Le titre anglais original de ce livret d’une centaine de pages, paru pour la première fois en 1642, est : The Triumph of Faith, avec comme sous-titre : Christ Exhibited in His Death, Resurrection, Ascension, Sitting at God’s right Hand, and His Intercession. Il fut réédité en 1814 à Londres, prolongé par un autre traité de Goodwin, d’à peu près la même longueur : A treatise, displaying the affectionate tenderness of Christ’s heart, now in heaven, to sinners on earth. C’est sur ce livre que la maison d’édition suisse de Vevey, de laquelle sortit plus tard la Bible Darby, a traduit librement le premier de ces deux traités, et l’a publié en 1840, joint à un traité de Darby lui-même sur la Résurrection, le tout sans nom d’auteur apparent.
Ces particularités appellent deux questions : 1° Quelles modifications la liberté des traducteurs a-t-elle introduite dans la pensée de Goodwin ? 2° Pourquoi avoir supprimé son deuxième traité, pour le remplacer par un de Darby ?
1) Le texte en français ayant à peu près le même nombre de pages que celui en anglais, ce n’est donc pas pour le résumer que la traduction n’a pas voulu être étroite. Un coup d’œil suffit à se rendre compte des nombreuses références bibliques qui criblent le français, et qui sont absentes de l’anglais. C’est là le style mômier des darbystes de l’époque, brevet obligé de biblicisme, qui n’existait pas à ce degré chez les puritains, et qui dans la pratique ralentirait considérablement la lecture s’il fallait vérifier tous ces versets.

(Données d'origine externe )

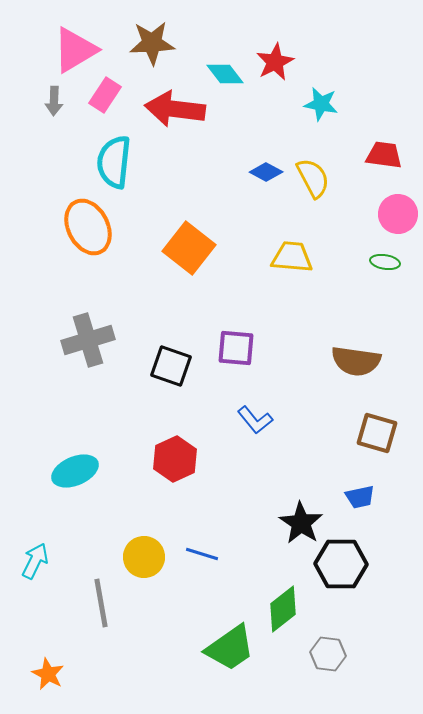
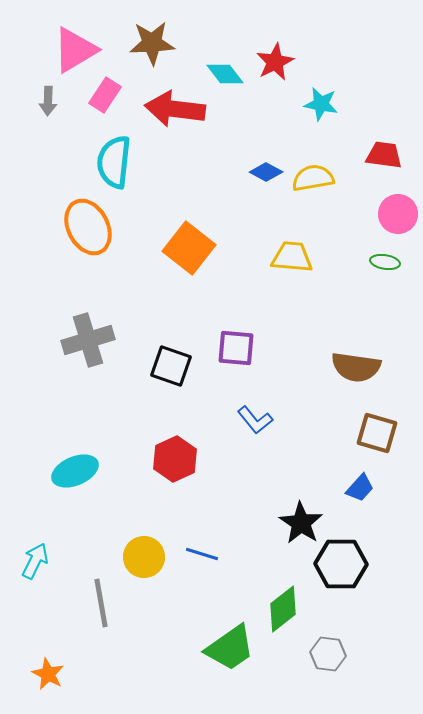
gray arrow: moved 6 px left
yellow semicircle: rotated 72 degrees counterclockwise
brown semicircle: moved 6 px down
blue trapezoid: moved 9 px up; rotated 36 degrees counterclockwise
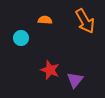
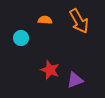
orange arrow: moved 6 px left
purple triangle: rotated 30 degrees clockwise
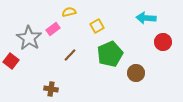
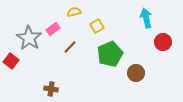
yellow semicircle: moved 5 px right
cyan arrow: rotated 72 degrees clockwise
brown line: moved 8 px up
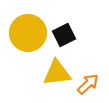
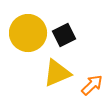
yellow triangle: rotated 16 degrees counterclockwise
orange arrow: moved 4 px right, 1 px down
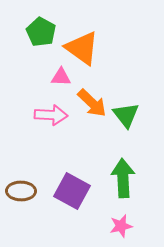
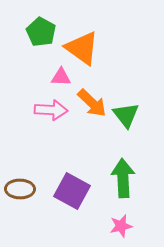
pink arrow: moved 5 px up
brown ellipse: moved 1 px left, 2 px up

Entrant ensuite dans la lecture, on y découvre des expressions suspectes, qui assurément ne pouvaient venir de Goodwin. Ainsi : « … et il ne cessera d’y être que quand la Cène cessera sur la terre par l’enlèvement de l’Église dans les cieux. » La disparition instantanée de l’Église, pour laisser place à la grande tribulation sur terre, voilà le thème obsessionnel de l’eschatologie darbyste, évidemment inconnu de Goodwin, comme on peut le vérifier en lisant ses notes sur l’Apocalypse. Plus loin : « … s’il y avait un seul des élus qui manquât au grand appel qu’en fera un jour le cri de l’Archange. » Même allusion à 1 Thessaloniciens 4.16, qui est un anachronisme par rapport aux conceptions de Goodwin. Plus loin encore : « Il n’est pas sacrificateur in partibus, comme certains Ministres d’une certaine église. » Goodwin, qui était un congrégationaliste, ne se serait pas exprimé ainsi sur les prêtres catholiques, ils les qualifiait plutôt de papistes, expression supprimée par le ou les traducteurs. En bref, si la traduction française ne colle pas fidèlement à l’original, ce n’est pas pour des raisons de place ou de style, mais pour des raisons militantes.
2) Quant au second traité, c’est sans doute sa couleur un peu mystique qui a décidé les éditeurs à le supprimer. Il existe d’ailleurs au sujet de ce texte une rumeur prétendant qu’il aurait donné naissance à la dévotion catholique au cœur de Jésus. Quoiqu’il en soit, amalgamer le nom de Darby à celui du célèbre Goodwin, sans placer par fausse modestie aucun des deux sur la page de titre, était une bonne opération de propagande dans ces jours-là, où la lutte entre les églises établies et les dissidentes battait son plein dans le canton de Vaud… quand bien même la vérité aurait obligé à dire que Goodwin dans son vrai caractère eût immanquablement foudroyé Darby comme hérétique et schismatique.
Abstraction faite de ces détails, il reste dans ces cinq chapitres, cinq grands sermons, propres à revivifier en nous le souvenir de tout ce que le Fils de Dieu a fait, et fait encore en notre faveur, et par voie de conséquence à renouveler notre désir de consécration à un si grand Sauveur.
Phoenix, le 8 décembre 2021
Qui est-ce qui condamnera ? Christ est celui qui mourut, bien plus, qui ressuscita, qui même est à la droite de Dieu, et qui même intercède pour nous.